NATURA PARTE PARA A CONQUISTA DA AMÉRICA

Apesar dos resultados não tão animadores do ano passado, a Natura é um case por excelência – de uso consciente da biodiversidade, de responsabilidade social e ambiental, de inovação e de posicionamento da marca. Sem sombra de dúvida, é uma empresa cujas práticas gerenciais – polêmicas, sem sombra de dúvidas – devem ser estudadas com a devida atenção.

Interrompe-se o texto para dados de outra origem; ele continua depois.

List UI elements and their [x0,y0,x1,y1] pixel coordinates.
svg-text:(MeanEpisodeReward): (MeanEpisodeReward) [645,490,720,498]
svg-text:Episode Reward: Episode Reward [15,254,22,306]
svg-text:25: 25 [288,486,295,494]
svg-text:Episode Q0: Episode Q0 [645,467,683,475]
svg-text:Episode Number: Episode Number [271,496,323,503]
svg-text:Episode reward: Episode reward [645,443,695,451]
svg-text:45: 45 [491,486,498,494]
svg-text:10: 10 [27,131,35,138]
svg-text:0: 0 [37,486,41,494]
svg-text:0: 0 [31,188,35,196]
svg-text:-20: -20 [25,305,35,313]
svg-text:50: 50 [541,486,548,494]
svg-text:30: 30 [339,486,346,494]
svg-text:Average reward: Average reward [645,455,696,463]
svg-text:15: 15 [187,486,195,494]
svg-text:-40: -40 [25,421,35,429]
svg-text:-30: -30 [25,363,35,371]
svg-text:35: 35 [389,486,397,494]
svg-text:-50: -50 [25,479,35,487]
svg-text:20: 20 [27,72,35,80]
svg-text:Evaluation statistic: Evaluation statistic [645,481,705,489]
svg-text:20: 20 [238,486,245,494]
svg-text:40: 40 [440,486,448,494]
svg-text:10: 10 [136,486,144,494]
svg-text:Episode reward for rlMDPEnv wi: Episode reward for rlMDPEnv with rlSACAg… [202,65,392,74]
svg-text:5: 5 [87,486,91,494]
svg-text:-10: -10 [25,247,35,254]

Segundo reportagem dessa semana do jornal Valor Econômico, a maior empresa de cosméticos do nosso país quer começar 2008 com pé direito. Para isso, elaborou uma estratégia de crescimento sustentado com base na internacionalização de suas operações. Além do Brasil, atualmente a Natura opera na América Latina (Chile, Argentina, Peru, Bolívia, Colômbia, Venezuela e México) e na Europa (França). Agora, a empresa está buscando dar um novo salto, querendo entrar em dois grandes mercados: os Estados Unidos (a entrada está prevista para o segundo semestre desse ano) e a Rússia (a operação que temporariamente suspensa).
O primeiro passo dessa estratégia está ancorada no mercado sul-americano, envolvendo uma nova linha de produtos batizada de Amor América.
A idéia dessa nova linha encontra sua inspiração na bem-sucedida linha de produtos Ekos, ancorada no uso sustentável de ativos extraídos da biodiversidade regional. Se a linha Ekos utiliza ativos da biodiversidade brasileira, a proposta da Amor America é buscar elementos da biodiversidade regional latino-americana. E, para inaugurá-la, a Natura foi buscar na região andina o “palo santo”.
O “palo santo” é uma madeira perfumada, cujas lascas são utilizadas pelos habitantes do Altiplano Andino (norte do Chile, Peru e Bolívia) como um incenso para purificar o ambiente e afugentar os maus espíritos. O uso desse material é bastante antigo, por ser utilizada em rituais ancestrais na região.
A empresa iniciou a pesquisa dessa nova linha há cerca de 4 anos trás. Os seus profissionais ouviram diversos moradores da região, pesquisaram os hábitos culturais dessas comunidades, entrevistaram antropólogos, até chegar a essa árvore que cresce nas encostas da Cordilheira dos Andes. O processo de extração do ativo contou com o know-how de uma universidade peruana e, como não poderia deixar de ser, a sua extração é feita em parceria com uma ONG da região, a fim de diminuir os impactos ambientais e tornar a produção sustentável. Afinal, uma empresa que tem em sua missão o respeito com o meio ambiente não poderia fazer “feio” nesse sentido…
Do “palo santo”, a empresa gerou três produtos: a essência/perfume Palo Santo, o sal de banho Kachi (sal, na língua indígena quéchua) e o Los Mistérios – um conjunto de aromatização de ambiente composto por uma cuba, pastilhas de cerâmica e um óleo essencial do ativo. Esse último produto é um exemplo do respeito da Natura para com as comunidades tradicionais, posto que os povos do altiplano têm como hábito queimar pastilhas de cal e açúcar com as lascas da árvore.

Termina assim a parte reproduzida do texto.